Ir al mercado ya no es lo mismo. Lo que antes alcanzaba para llenar la despensa, hoy apenas cubre lo básico. En este 2026, el gasto necesario para cubrir lo esencial en México sigue subiendo y cada visita al súper lo confirma.
Datos recientes del INEGI muestran que el costo de la canasta básica —considerando alimentos y otros servicios— ya se coloca en 4,940 pesos mensuales en zonas urbanas y en 3,553 pesos en zonas rurales. Es decir, cada vez se necesita más dinero solo para mantener lo indispensable.
Y si se habla únicamente de alimentación, las cifras también son claras: una persona requiere al menos 2,571 pesos al mes en ciudades y 1,940 pesos en el campo para no caer en pobreza extrema.
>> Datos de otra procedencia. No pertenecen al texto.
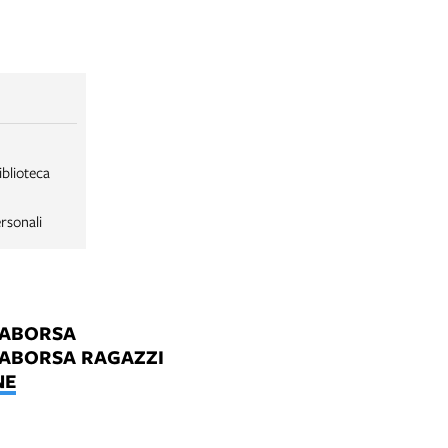
iblioteca
rsonali
LABORSA
LABORSA RAGAZZI
NE
B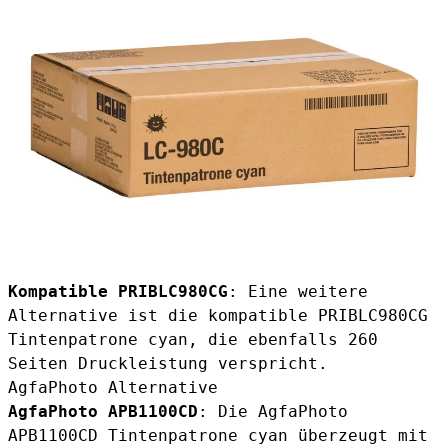
Kompatible PRIBLC980CG
: Eine weitere
Alternative ist die
kompatible PRIBLC980CG
Tintenpatrone cyan
, die ebenfalls 260
Seiten Druckleistung verspricht.
AgfaPhoto Alternative
AgfaPhoto APB1100CD
: Die
AgfaPhoto
APB1100CD Tintenpatrone cyan
überzeugt mit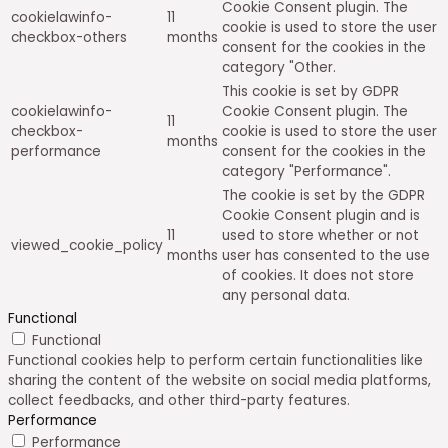
Cookie Consent plugin. The
cookielawinfo-
11
cookie is used to store the user
checkbox-others
months
consent for the cookies in the
category "Other.
This cookie is set by GDPR
cookielawinfo-
Cookie Consent plugin. The
11
checkbox-
cookie is used to store the user
months
performance
consent for the cookies in the
category "Performance".
The cookie is set by the GDPR
Cookie Consent plugin and is
11
used to store whether or not
viewed_cookie_policy
months
user has consented to the use
of cookies. It does not store
any personal data.
Functional
Functional
Functional cookies help to perform certain functionalities like
sharing the content of the website on social media platforms,
collect feedbacks, and other third-party features.
Performance
Performance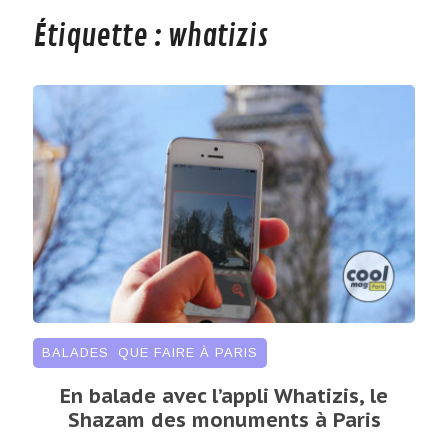
Étiquette :
whatizis
BALADES
,
QUE FAIRE À PARIS
En balade avec l’appli Whatizis, le
Shazam des monuments à Paris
El precio de los alimentos crece más rápido que la inflación
Aunque la inflación general se ubicó en 4.6% anual en marzo de 2026, los alimentos han tenido un comportamiento distinto. En promedio, la canasta alimentaria subió 7.9% en zonas rurales y 8.1% en zonas urbanas, superando por varios puntos el nivel inflacionario.
Esto significa que lo básico para comer se está encareciendo más rápido que otros productos y servicios, lo que complica todavía más la economía de las familias.
En ese escenario, algunos productos han tenido aumentos particularmente fuertes. El caso más evidente es el del jitomate, cuyo precio se disparó 126.3% anual, convirtiéndose en uno de los principales detonantes del alza.
¿Por qué el jitomate impacta tanto en el gasto?
No es casualidad que este producto tenga tanto peso. El jitomate está presente en una gran cantidad de platillos cotidianos, por lo que cualquier variación en su precio se refleja de inmediato en el gasto diario.
De acuerdo con los datos, este alimento explica hasta el 41.1% del incremento en zonas rurales y el 28.8% en zonas urbanas, lo que deja claro su impacto en el costo de la canasta.
A esto se suma que, en abril de 2026, su precio ya ronda los 69.90 pesos por kilo, una cifra que hace apenas unos meses parecía lejana.
Pero el problema no se queda ahí. En las ciudades, también ha subido el costo de comer fuera de casa, con incrementos de 7.1% anual en alimentos y bebidas en restaurantes, fondas o cafeterías.
Por su parte, en zonas rurales, el golpe se siente en otros rubros como el transporte y los cuidados personales, que también han incrementado su costo.